Divergência na regulamentação da acupuntura
O presidente Luiz Inácio Lula da Silva sancionou o projeto que regulamenta o exercício da profissão de acupunturista, mas **não atendeu a todos os pedidos de veto** feitos pelo vice-presidente Geraldo Alckmin. Alckmin, que é médico e possui especialização em acupuntura, manifestou preocupação com a possibilidade de a lei estimular a proliferação de cursos de baixa qualificação técnica, o que poderia comprometer a saúde pública, visto que a acupuntura envolve procedimentos invasivos.
Pedidos de veto e decisão presidencial
O Ministério do Desenvolvimento, Indústria, Comércio e Serviços, comandado por Alckmin, emitiu uma nota técnica alertando para o risco de um grande número de profissionais despreparados no país.
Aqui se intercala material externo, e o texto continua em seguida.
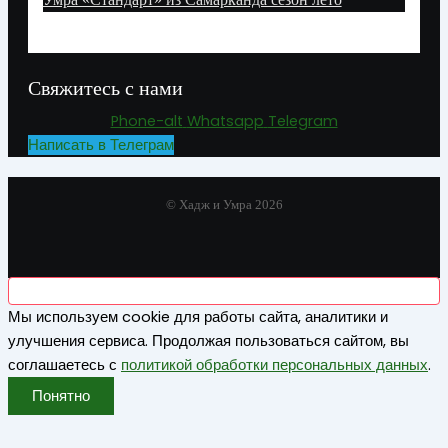
Свяжитесь с нами
Phone-alt
Whatsapp
Telegram
Написать в Телеграм
© Хадж и Умра 2026
Мы используем cookie для работы сайта, аналитики и
улучшения сервиса. Продолжая пользоваться сайтом, вы
соглашаетесь с
политикой обработки персональных данных
.
Понятно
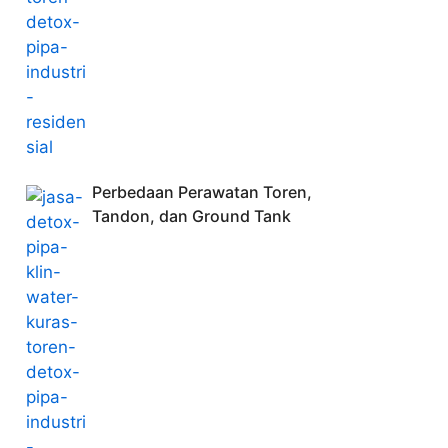
Perbedaan Perawatan Toren,
Tandon, dan Ground Tank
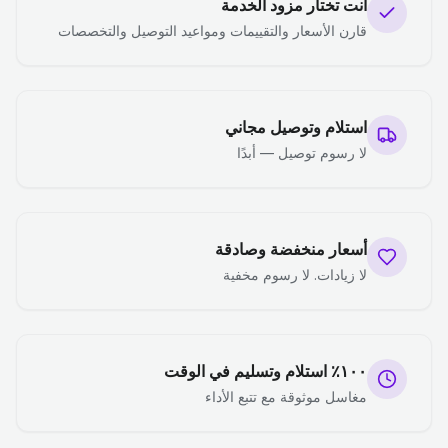
أنت تختار مزود الخدمة
قارن الأسعار والتقييمات ومواعيد التوصيل والتخصصات
استلام وتوصيل مجاني
لا رسوم توصيل — أبدًا
أسعار منخفضة وصادقة
لا زيادات. لا رسوم مخفية
١٠٠٪ استلام وتسليم في الوقت
مغاسل موثوقة مع تتبع الأداء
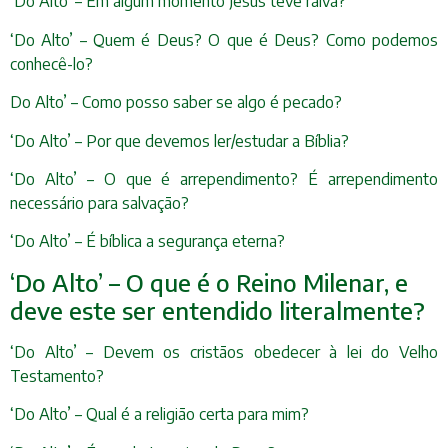
‘Do Alto’ – Em algum momento Jesus teve raiva?
‘Do Alto’ – Quem é Deus? O que é Deus? Como podemos
conhecê-lo?
Do Alto’ – Como posso saber se algo é pecado?
‘Do Alto’ – Por que devemos ler/estudar a Bíblia?
‘Do Alto’ – O que é arrependimento? É arrependimento
necessário para salvação?
‘Do Alto’ – É bíblica a segurança eterna?
‘Do Alto’ – O que é o Reino Milenar, e
deve este ser entendido literalmente?
‘Do Alto’ – Devem os cristãos obedecer à lei do Velho
Testamento?
‘Do Alto’ – Qual é a religião certa para mim?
Diante disso, Alckmin solicitou o veto de três dispositivos específicos da proposta: a permissão para o exercício da acupuntura por formados em cursos superiores similares (já que não há graduação regulamentada pelo MEC na área), por formados em cursos técnicos e por aqueles que já exerciam a atividade há pelo menos cinco anos sem diplomação.
No entanto, o presidente Lula decidiu vetar apenas o trecho referente aos profissionais formados em **cursos técnicos**, além de uma parte que previa a conclusão de cursos iniciados antes da vigência da lei em prazo a ser regulamentado. A decisão de Lula contrariou parte das recomendações de Alckmin, que é um entusiasta da prática, tendo inclusive participado de sessões de acupuntura em viagens oficiais.
Sanção e posicionamento do governo
Apesar da divergência pontual, Geraldo Alckmin assinou a lei sancionada em 13 de maio, juntamente com o presidente, o ministro da Educação, Camilo Santana, e o representante do Ministério da Saúde. O Ministério do Desenvolvimento informou que, como é praxe, o ministro assina a lei quando sugestões de veto são acatadas, o que ocorreu parcialmente neste caso. A pasta afirmou ainda que acompanha as questões de regulação ouvindo órgãos como o Colégio Médico Brasileiro de Acupuntura, e que fez “sugestões pontuais” de veto.
A regulamentação da profissão de acupunturista é um marco para a área, mas a divergência entre o presidente e o vice-presidente evidencia os debates sobre a **qualificação e segurança** dos procedimentos terapêuticos no Brasil.